== Segment start ==

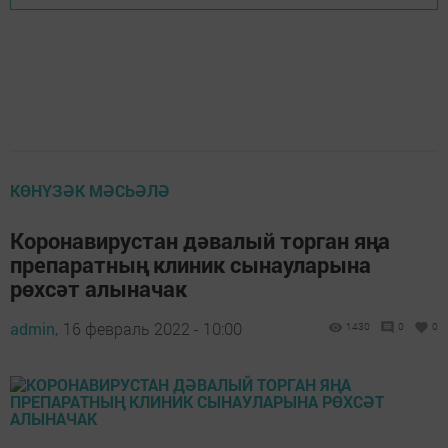
КӨНҮЗӘК МӘСЬӘЛӘ
Коронавирустан дәвалый торган яңа
препаратның клиник сынауларына
рөхсәт алыначак
admin,
16 февраль 2022 - 10:00
1430
0
0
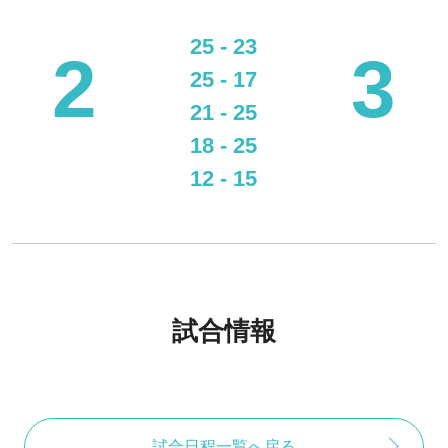
25 - 23
2
3
25 - 17
21 - 25
18 - 25
12 - 15
試合情報
試合日程一覧へ戻る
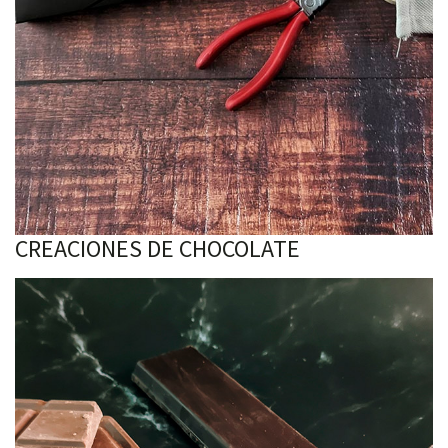
CREACIONES DE CHOCOLATE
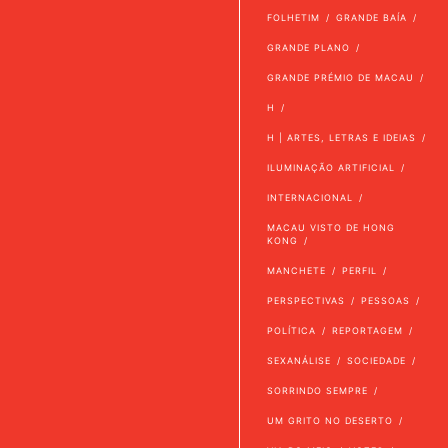
FOLHETIM
GRANDE BAÍA
GRANDE PLANO
GRANDE PRÉMIO DE MACAU
H
H | ARTES, LETRAS E IDEIAS
ILUMINAÇÃO ARTIFICIAL
INTERNACIONAL
MACAU VISTO DE HONG
KONG
MANCHETE
PERFIL
PERSPECTIVAS
PESSOAS
POLÍTICA
REPORTAGEM
SEXANÁLISE
SOCIEDADE
SORRINDO SEMPRE
UM GRITO NO DESERTO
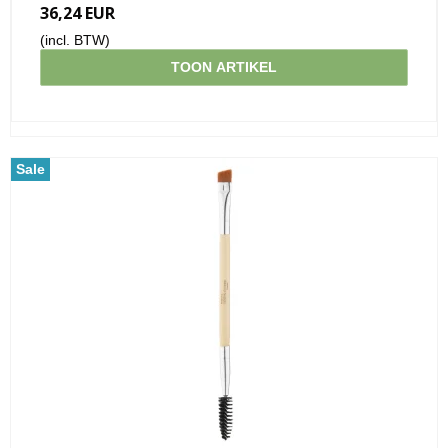
36,24 EUR
(incl. BTW)
TOON ARTIKEL
Sale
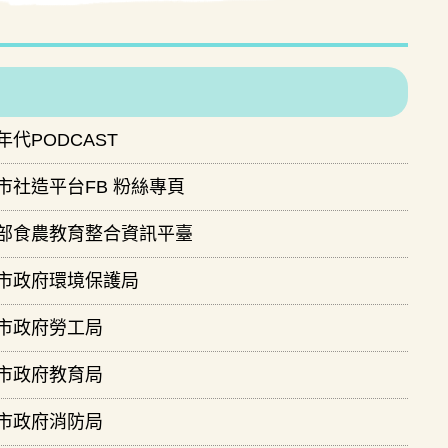
年代PODCAST
市社造平台FB 粉絲專頁
部食農教育整合資訊平臺
市政府環境保護局
市政府勞工局
市政府教育局
市政府消防局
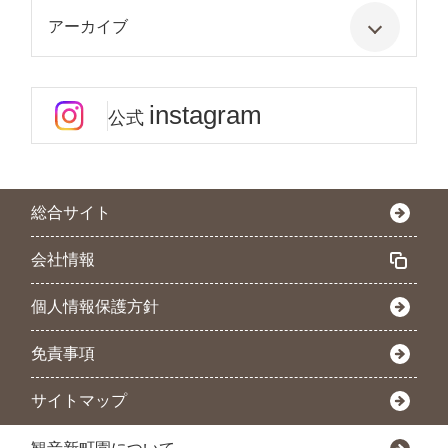
アーカイブ
instagram
公式
総合サイト
会社情報
個人情報保護方針
免責事項
サイトマップ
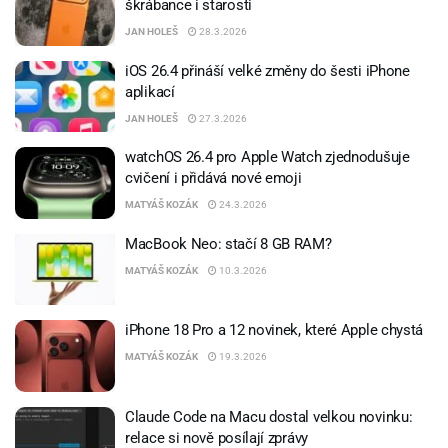
škrábance i starosti
JAN HOLEŠ
28.3.2026
iOS 26.4 přináší velké změny do šesti iPhone
aplikací
JAN HOLEŠ
27.3.2026
watchOS 26.4 pro Apple Watch zjednodušuje
cvičení i přidává nové emoji
MATYÁŠ KOZÁK
24.3.2026
MacBook Neo: stačí 8 GB RAM?
MATYÁŠ KOZÁK
10.3.2026
iPhone 18 Pro a 12 novinek, které Apple chystá
MATYÁŠ KOZÁK
19.3.2026
Claude Code na Macu dostal velkou novinku:
relace si nově posílají zprávy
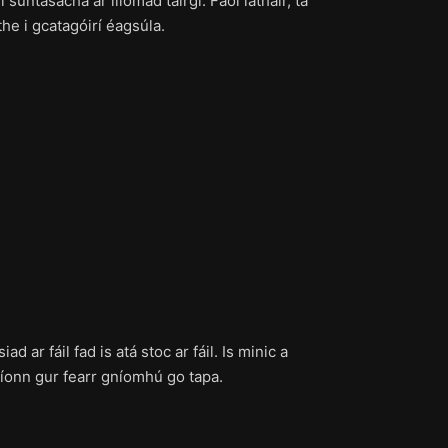
suntasacha ar iliomad táirgí. Faoi láthair, tá
the i gcatagóirí éagsúla.
 ar fáil fad is atá stoc ar fáil. Is minic a
laíonn gur fearr gníomhú go tapa.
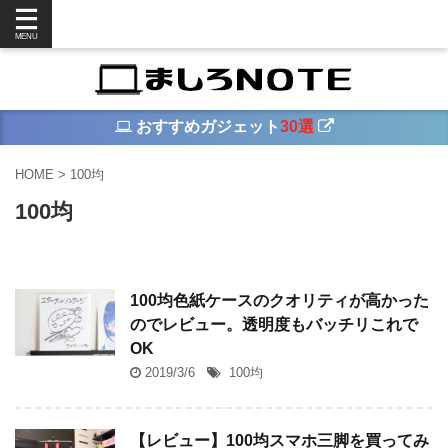
おすすめガジェット
30選
HOME
>
100均
100均
100均色紙ケースのクオリティが高かった
のでレビュー。透明度もバッチリこれで
OK
2019/3/6
100均
【レビュー】100均スマホ三脚を買ってみ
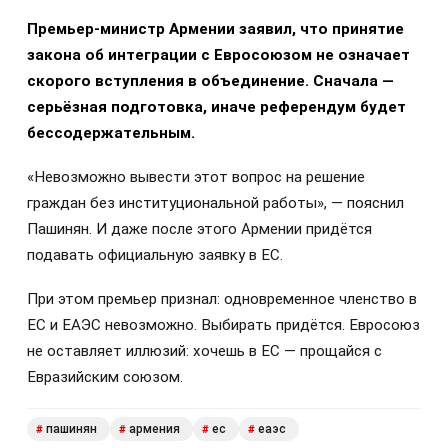
Премьер-министр Армении заявил, что принятие
закона об интеграции с Евросоюзом не означает
скорого вступления в объединение. Сначала —
серьёзная подготовка, иначе референдум будет
бессодержательным.
«Невозможно вывести этот вопрос на решение
граждан без институциональной работы», — пояснил
Пашинян. И даже после этого Армении придётся
подавать официальную заявку в ЕС.
При этом премьер признал: одновременное членство в
ЕС и ЕАЭС невозможно. Выбирать придётся. Евросоюз
не оставляет иллюзий: хочешь в ЕС — прощайся с
Евразийским союзом.
пашинян
армения
ес
еаэс
#
#
#
#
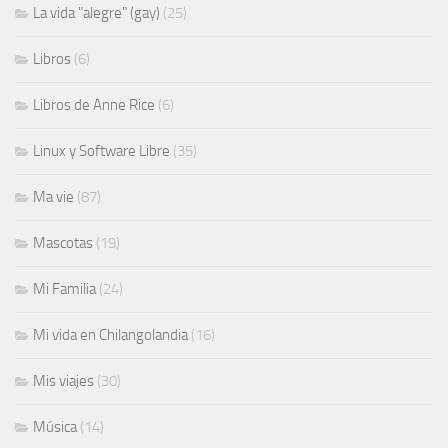
La vida "alegre" (gay)
(25)
Libros
(6)
Libros de Anne Rice
(6)
Linux y Software Libre
(35)
Ma vie
(87)
Mascotas
(19)
Mi Familia
(24)
Mi vida en Chilangolandia
(16)
Mis viajes
(30)
Música
(14)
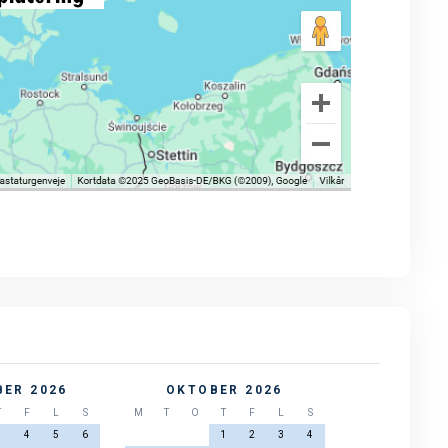
ER 2026
OKTOBER 2026
T
F
L
S
M
T
O
T
F
L
S
3
4
5
6
1
2
3
4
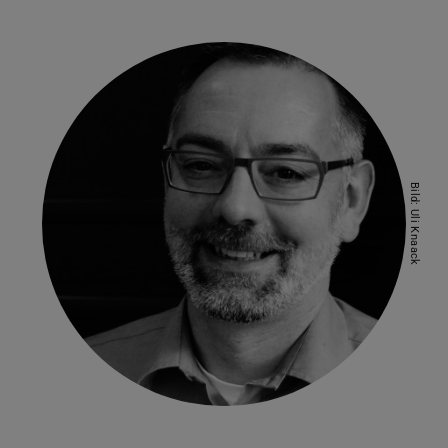
Bild: Uli Knaack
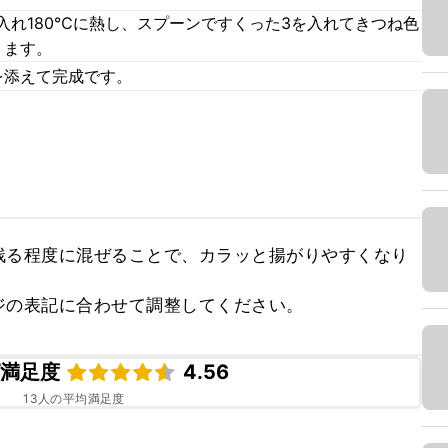
入れ180℃に熱し、スプーンですくった3を入れてきつね色
ります。
を添えて完成です。
残る程度に混ぜることで、カラッと揚がりやすくなり
ジの表記に合わせて調整してください。
ピ満足度
4.56
13
人の平均満足度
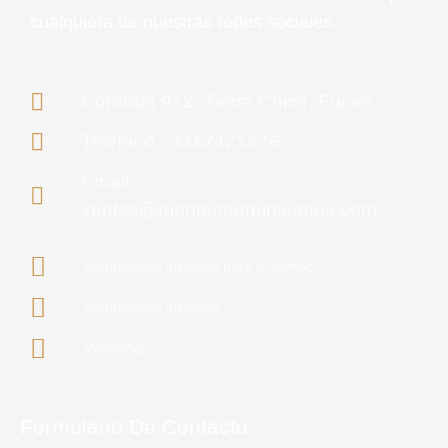
cualquiera de nuestras redes sociales.
Córdoba 972, Tierra Chica, Funes
Teléfono : 3412421476
Email :
ventas@montenegroinsumos.com
Montenegro insumos para el campo
montenegro.insumos
WhatsApp
Formulario De Contacto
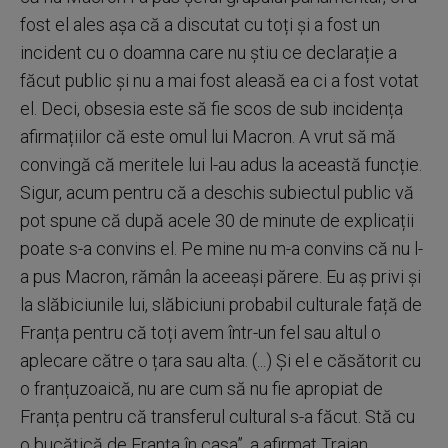
fost el ales așa că a discutat cu toți și a fost un
incident cu o doamna care nu știu ce declarație a
făcut public și nu a mai fost aleasă ea ci a fost votat
el. Deci, obsesia este să fie scos de sub incidența
afirmațiilor că este omul lui Macron. A vrut să mă
convingă că meritele lui l-au adus la această funcție.
Sigur, acum pentru că a deschis subiectul public vă
pot spune că după acele 30 de minute de explicații
poate s-a convins el. Pe mine nu m-a convins că nu l-
a pus Macron, rămân la aceeași părere. Eu aș privi și
la slăbiciunile lui, slăbiciuni probabil culturale față de
Franța pentru că toți avem într-un fel sau altul o
aplecare către o țara sau alta. (...) Și el e căsătorit cu
o franțuzoaică, nu are cum să nu fie apropiat de
Franța pentru că transferul cultural s-a făcut. Stă cu
o bucățică de Franța în casa”, a afirmat Traian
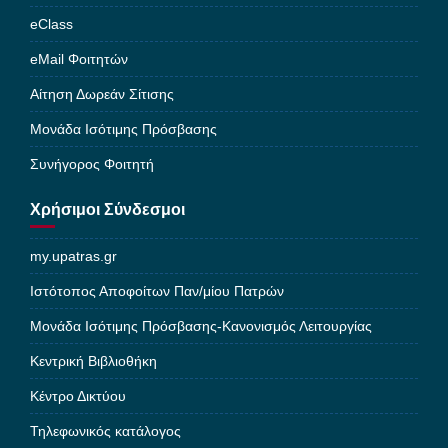
eClass
eMail Φοιτητών
Αίτηση Δωρεάν Σίτισης
Μονάδα Ισότιμης Πρόσβασης
Συνήγορος Φοιτητή
Χρήσιμοι Σύνδεσμοι
my.upatras.gr
Ιστότοπος Αποφοίτων Παν/μίου Πατρών
Μονάδα Ισότιμης Πρόσβασης-Κανονισμός Λειτουργίας
Κεντρική Βιβλιοθήκη
Κέντρο Δικτύου
Τηλεφωνικός κατάλογος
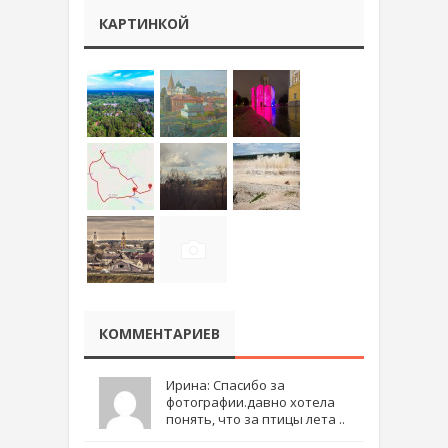
КАРТИНКОЙ
КОММЕНТАРИЕВ
Ирина: Спасибо за
фотографии.давно хотела
понять, что за птицы лета ..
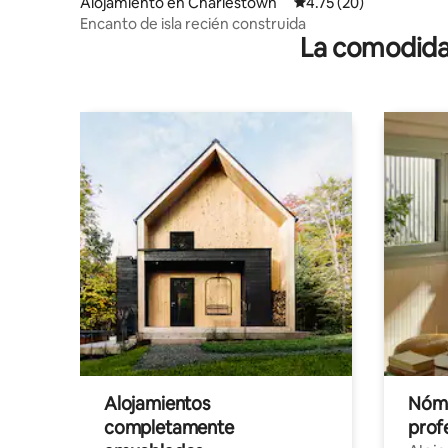
Alojamiento en Charlestown
Calificación promedio:
4.75 (20)
Encanto de isla recién construida
La comodidad
Alojamientos
Nóma
completamente
profe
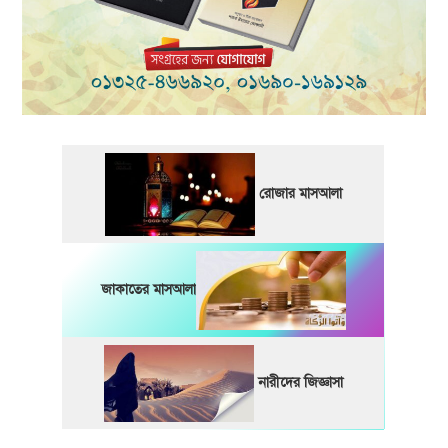
রোজার মাসআলা
জাকাতের মাসআলা
নারীদের জিজ্ঞাসা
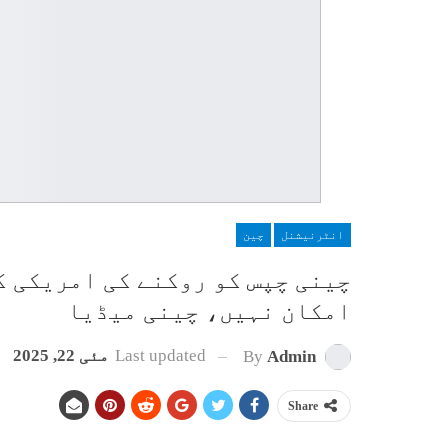
انٹرنیشنل
چین
چینی چپس کو روکنے کی امریکی ک
امکان نہیں، چینی میڈیا
Last updated
مئی 22, 2025
By
Admin
Share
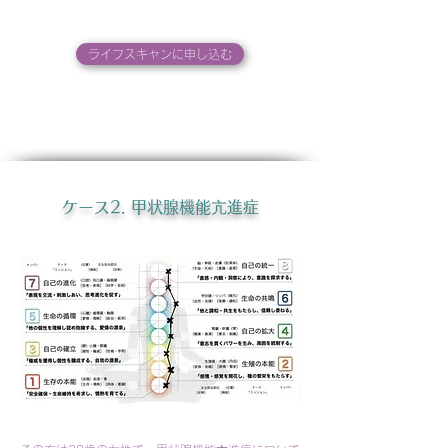
ライフスキャンに申し込む
ケース2. 甲状腺機能亢進症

== Segment end ==

If any image appears in the entries, omit it and return the rest verbatim.

КӨНҮЗӘК МӘСЬӘЛӘ
Коронавирустан дәвалый торган яңа
препаратның клиник сынауларына
рөхсәт алыначак
admin,
16 февраль 2022 - 10:00
1430
0
0
25 - 23
2
3
25 - 17
21 - 25
18 - 25
12 - 15
試合情報
試合日程一覧へ戻る
CREACIONES DE CHOCOLATE
FOLHETIM
GRANDE BAÍA
GRANDE PLANO
GRANDE PRÉMIO DE MACAU
H
H | ARTES, LETRAS E IDEIAS
ILUMINAÇÃO ARTIFICIAL
INTERNACIONAL
MACAU VISTO DE HONG
KONG
MANCHETE
PERFIL
PERSPECTIVAS
PESSOAS
POLÍTICA
REPORTAGEM
SEXANÁLISE
SOCIEDADE
SORRINDO SEMPRE
UM GRITO NO DESERTO
36,24 EUR
(incl. BTW)
TOON ARTIKEL
Sale
年代PODCAST
市社造平台FB 粉絲專頁
部食農教育整合資訊平臺
市政府環境保護局
市政府勞工局
市政府教育局
市政府消防局
アーカイブ
instagram
公式
総合サイト
会社情報
個人情報保護方針
免責事項
サイトマップ
škrábance i starosti
JAN HOLEŠ
28.3.2026
iOS 26.4 přináší velké změny do šesti iPhone
aplikací
JAN HOLEŠ
27.3.2026
watchOS 26.4 pro Apple Watch zjednodušuje
cvičení i přidává nové emoji
MATYÁŠ KOZÁK
24.3.2026
MacBook Neo: stačí 8 GB RAM?
MATYÁŠ KOZÁK
10.3.2026
iPhone 18 Pro a 12 novinek, které Apple chystá
MATYÁŠ KOZÁK
19.3.2026
Claude Code na Macu dostal velkou novinku:
relace si nově posílají zprávy
suntasacha ar iliomad táirgí. Faoi láthair, tá
the i gcatagóirí éagsúla.
 ar fáil fad is atá stoc ar fáil. Is minic a
laíonn gur fearr gníomhú go tapa.
おすすめガジェット
30選
HOME
>
100均
100均
100均色紙ケースのクオリティが高かった
のでレビュー。透明度もバッチリこれで
OK
2019/3/6
100均
【レビュー】100均スマホ三脚を買ってみ
Премьер-министр Армении заявил, что принятие
закона об интеграции с Евросоюзом не означает
скорого вступления в объединение. Сначала —
серьёзная подготовка, иначе референдум будет
бессодержательным.
«Невозможно вывести этот вопрос на решение
граждан без институциональной работы», — пояснил
Пашинян. И даже после этого Армении придётся
подавать официальную заявку в ЕС.
При этом премьер признал: одновременное членство в
ЕС и ЕАЭС невозможно. Выбирать придётся. Евросоюз
не оставляет иллюзий: хочешь в ЕС — прощайся с
Евразийским союзом.
пашинян
армения
ес
еаэс
#
#
#
#
La vida "alegre" (gay)
(25)
Libros
(6)
Libros de Anne Rice
(6)
Linux y Software Libre
(35)
Ma vie
(87)
Mascotas
(19)
Mi Familia
(24)
Mi vida en Chilangolandia
(16)
Mis viajes
(30)
Música
(14)
ER 2026
OKTOBER 2026
T
F
L
S
M
T
O
T
F
L
S
3
4
5
6
1
2
3
4
Bild: Uli Knaack
入れ180℃に熱し、スプーンですくった3を入れてきつね色
ります。
を添えて完成です。
残る程度に混ぜることで、カラッと揚がりやすくなり
ジの表記に合わせて調整してください。
ピ満足度
4.56
13
人の平均満足度
cualquiera de nuestras redes sociales.
Córdoba 972, Tierra Chica, Funes
Teléfono : 3412421476
Email :
ventas@montenegroinsumos.com
Montenegro insumos para el campo
montenegro.insumos
WhatsApp
Formulario De Contacto
fost el ales așa că a discutat cu toți și a fost un
incident cu o doamna care nu știu ce declarație a
făcut public și nu a mai fost aleasă ea ci a fost votat
el. Deci, obsesia este să fie scos de sub incidența
afirmațiilor că este omul lui Macron. A vrut să mă
convingă că meritele lui l-au adus la această funcție.
Sigur, acum pentru că a deschis subiectul public vă
pot spune că după acele 30 de minute de explicații
poate s-a convins el. Pe mine nu m-a convins că nu l-
a pus Macron, rămân la aceeași părere. Eu aș privi și
la slăbiciunile lui, slăbiciuni probabil culturale față de
Franța pentru că toți avem într-un fel sau altul o
aplecare către o țara sau alta. (...) Și el e căsătorit cu
o franțuzoaică, nu are cum să nu fie apropiat de
Franța pentru că transferul cultural s-a făcut. Stă cu
o bucățică de Franța în casa”, a afirmat Traian
eClass
eMail Φοιτητών
Αίτηση Δωρεάν Σίτισης
Μονάδα Ισότιμης Πρόσβασης
Συνήγορος Φοιτητή
Χρήσιμοι Σύνδεσμοι
my.upatras.gr
Ιστότοπος Αποφοίτων Παν/μίου Πατρών
Μονάδα Ισότιμης Πρόσβασης-Κανονισμός Λειτουργίας
Κεντρική Βιβλιοθήκη
Κέντρο Δικτύου
Τηλεφωνικός κατάλογος
КАРТИНКОЙ
КОММЕНТАРИЕВ
Ирина: Спасибо за
фотографии.давно хотела
понять, что за птицы лета ..
Alojamiento en Charlestown
Calificación promedio:
4.75 (20)
Encanto de isla recién construida
La comodidad
Alojamientos
Nóma
completamente
profe
রোজার মাসআলা
জাকাতের মাসআলা
নারীদের জিজ্ঞাসা
انٹرنیشنل
چین
چینی چپس کو روکنے کی امریکی ک
امکان نہیں، چینی میڈیا
Last updated
مئی 22, 2025
By
Admin
Share
ライフスキャンに申し込む
ケース2. 甲状腺機能亢進症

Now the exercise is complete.